Industry experts agree. Dr. Emily Chen from the Blockchain Transparency Institute says, ‘Exchanges using localized market terms without clear regulatory footprints should be considered high-risk until proven otherwise.’ Her team audited 147 fake exchanges in 2025. All of them vanished within 18 months. 89% manipulated trading volume. None had real reserves.

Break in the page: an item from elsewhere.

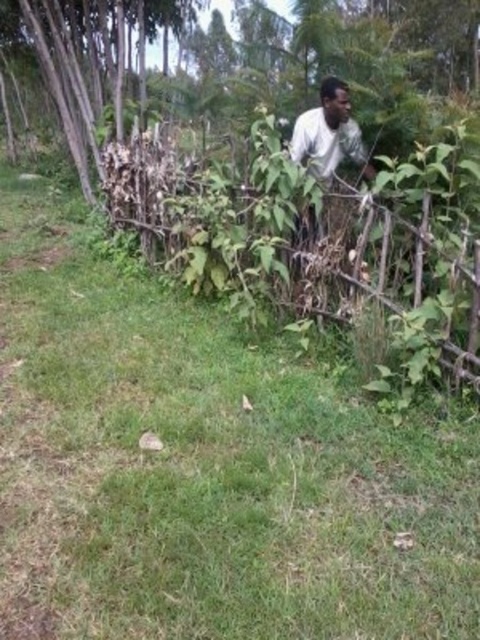 You are standing at the point marked by the coordinates point (90, 60) in the scene. What is the closest object to you?

The closest object to you at point (90, 60) is the brown dry wood at left, as the coordinates correspond directly to its location.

Compare that to real exchanges. Binance handles 42.3% of global spot trading volume. Bybit is licensed in France and the UAE. Kraken is the first U.S. exchange to get a full banking charter. They all have public trading data, verified liquidity, and customer support that answers emails within 24 hours. Piyasa? Zero trading volume. Zero transparency. Zero support.
Here’s how to avoid getting burned:
- Check CoinMarketCap or CoinGecko. If it’s not listed, it’s not real.
- Look up the company’s legal name. If you can’t find a registration number on a government business registry, walk away.
- Verify proof-of-reserves. Real exchanges link to a public wallet you can track on Etherscan or Blockchain.com.
- Search Reddit and Trustpilot. If there are no real user reviews, or only five-star reviews that all sound the same, it’s fake.
- Never trust promises of guaranteed returns. If it sounds too good to be true, it is.
There are plenty of safe, regulated exchanges to choose from. Binance, Kraken, Bybit, Coinbase, and Crypto.com all operate legally across multiple countries. They’ve survived years of scrutiny. They report to regulators. They protect your funds. They don’t vanish overnight.
If you’ve already sent crypto to Piyasa, act fast. Report it to your local financial crimes unit. File a complaint with the Financial Action Task Force (FATF) if you’re in Europe or the U.S. Share your story on r/CryptoScams so others don’t get tricked. But don’t expect your money back. Once it’s gone, it’s gone. These platforms are designed to disappear.
The crypto space is full of opportunity. But it’s also full of predators. Piyasa isn’t an exchange. It’s a trap. And if you’re reading this, you’re lucky-you saw the warning before it was too late.